What capacity options are there?

Almost everyone living in the UK can buy a water softener system with a capacity suited to their home. 

Small bedsits or large homes, even commercial applications, can be accommodated. 

 The best way to find out what you need is to consult a qualified supplier with a good reputation for customer service. The system capacity you need will be determined by:

- The size of your household and average water usage

- The hardness of your water

- The system you choose

- Your needs (drinking only, whole of house system etc.)

 

Maintenance and installation

Purchasing a water softener system is not the only cost you should consider after you have answered the question “how hard is my water?”

 Almost all water softener systems need maintenance and, depending on the system you choose, might require a plumber to complete the installation.

 

Maintenance:

The maintenance requirements differ if you have a saltwater system compared to a salt-free system.

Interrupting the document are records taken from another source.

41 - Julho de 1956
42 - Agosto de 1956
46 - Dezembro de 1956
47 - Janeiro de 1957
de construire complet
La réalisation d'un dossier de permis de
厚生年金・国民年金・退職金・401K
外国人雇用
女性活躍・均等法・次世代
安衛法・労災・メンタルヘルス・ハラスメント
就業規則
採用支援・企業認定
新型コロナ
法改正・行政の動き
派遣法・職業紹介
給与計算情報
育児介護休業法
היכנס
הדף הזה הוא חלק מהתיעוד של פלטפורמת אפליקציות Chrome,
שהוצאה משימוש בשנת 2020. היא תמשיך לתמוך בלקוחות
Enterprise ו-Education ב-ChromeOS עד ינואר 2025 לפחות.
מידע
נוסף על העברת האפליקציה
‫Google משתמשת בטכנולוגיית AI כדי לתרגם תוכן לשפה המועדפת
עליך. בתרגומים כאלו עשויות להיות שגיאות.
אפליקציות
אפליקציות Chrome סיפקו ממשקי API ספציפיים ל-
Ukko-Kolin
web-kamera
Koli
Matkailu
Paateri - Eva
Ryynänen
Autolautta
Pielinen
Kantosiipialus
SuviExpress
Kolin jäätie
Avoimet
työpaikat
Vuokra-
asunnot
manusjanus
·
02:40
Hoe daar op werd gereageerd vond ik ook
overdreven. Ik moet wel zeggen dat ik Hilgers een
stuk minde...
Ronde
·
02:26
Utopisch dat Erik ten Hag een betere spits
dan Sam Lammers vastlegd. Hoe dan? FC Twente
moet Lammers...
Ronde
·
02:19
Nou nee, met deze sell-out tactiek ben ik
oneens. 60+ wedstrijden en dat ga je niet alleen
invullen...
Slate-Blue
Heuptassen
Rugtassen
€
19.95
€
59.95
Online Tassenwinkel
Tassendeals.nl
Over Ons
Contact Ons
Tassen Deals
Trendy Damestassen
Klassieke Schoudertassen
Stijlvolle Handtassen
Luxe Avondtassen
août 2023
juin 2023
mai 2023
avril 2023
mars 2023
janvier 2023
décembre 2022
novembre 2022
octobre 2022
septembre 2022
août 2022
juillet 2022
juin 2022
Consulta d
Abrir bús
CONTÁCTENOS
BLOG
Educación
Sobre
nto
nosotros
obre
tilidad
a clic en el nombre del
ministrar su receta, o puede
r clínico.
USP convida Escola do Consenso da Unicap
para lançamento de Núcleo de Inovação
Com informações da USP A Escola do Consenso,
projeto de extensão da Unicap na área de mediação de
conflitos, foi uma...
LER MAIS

For a saltwater softener, experts say that every six months you should check the hardness level of your water and ensure that the settings on your system are aligned with your water hardness level. 

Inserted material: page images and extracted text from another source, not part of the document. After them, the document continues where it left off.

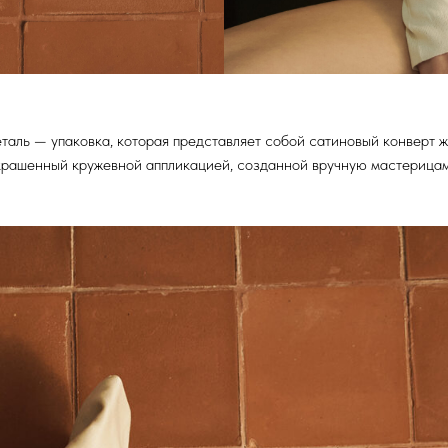
таль — упаковка, которая представляет собой сатиновый конверт ж
крашенный кружевной аппликацией, созданной вручную мастерицам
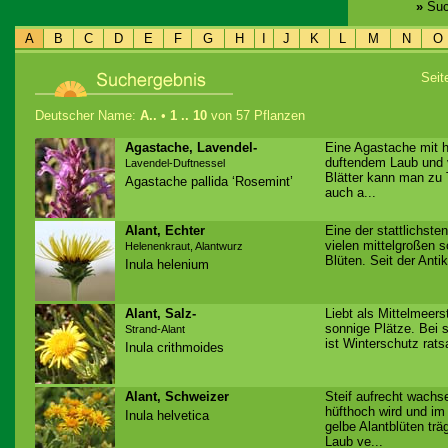
»
Suc
A
B
C
D
E
F
G
H
I
J
K
L
M
N
O
Sei
Deutscher Name:
A..
•
1 .. 10
von 57 Pflanzen
Agastache, Lavendel-
Eine Agastache mit h
duftendem Laub und v
Lavendel-Duftnessel
Blätter kann man zu
Agastache pallida ‘Rosemint’
auch a...
Alant, Echter
Eine der stattlichst
vielen mittelgroßen 
Helenenkraut, Alantwurz
Blüten. Seit der Antike
Inula helenium
Alant, Salz-
Liebt als Mittelmeer
sonnige Plätze. Bei 
Strand-Alant
ist Winterschutz rats
Inula crithmoides
Alant, Schweizer
Steif aufrecht wachs
hüfthoch wird und i
Inula helvetica
gelbe Alantblüten tr
Laub ve...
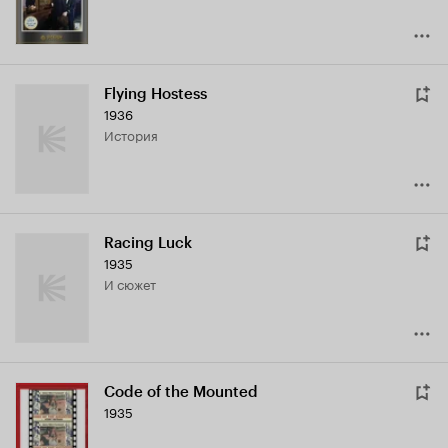
Flying Hostess
1936
история
Racing Luck
1935
и сюжет
Code of the Mounted
1935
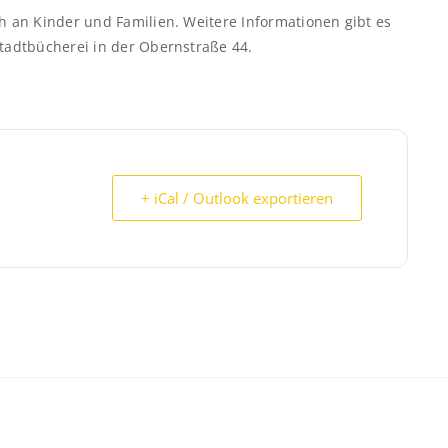
ch an Kinder und Familien. Weitere Informationen gibt es
Stadtbücherei in der Obernstraße 44.
+ iCal / Outlook exportieren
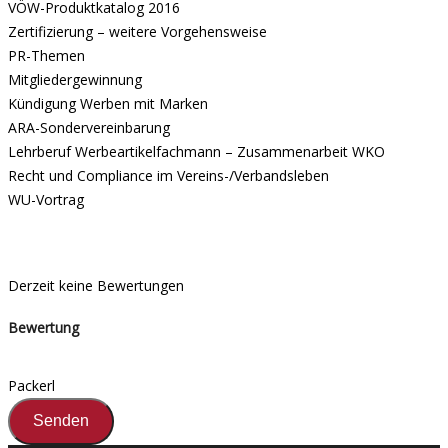
VÖW-Produktkatalog 2016
Zertifizierung – weitere Vorgehensweise
PR-Themen
Mitgliedergewinnung
Kündigung Werben mit Marken
ARA-Sondervereinbarung
Lehrberuf Werbeartikelfachmann – Zusammenarbeit WKO
Recht und Compliance im Vereins-/Verbandsleben
WU-Vortrag
Derzeit keine Bewertungen
Bewertung
Packerl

Some people also suggest that you disinfect the water softener every year by adding disinfectant to the water tank and also clean out the brine tank every two to three years. 

Of course, you must constantly add salt to your saltwater softener system as needed.


Less maintenance is required for salt-free water softener systems

For example our Salt-free systems simply need the cartridges replaced every 2 years - which only takes a few muinutes.

More info here

 

Installation

Water softener systems can be installed in various locations around your home. 

They can be installed under the kitchen sink, in a utility room, the garage, or other suitable areas of your home. 

Some water softener systems must be installed by a qualified plumber. The installation is usually not complex, but you should get advice from your supplier to make sure you are aware of all the associated costs.

 

Warranty:

You should make sure your supplier offers a comprehensive warranty.

Most companies give a 12-month warranty and some even offer 3-year warranties.

Ask your supplier if they offer a money back guarantee on your purchase to further protect yourself.

Many have 30-day money back offers, and some (like us) offer up to 90 days.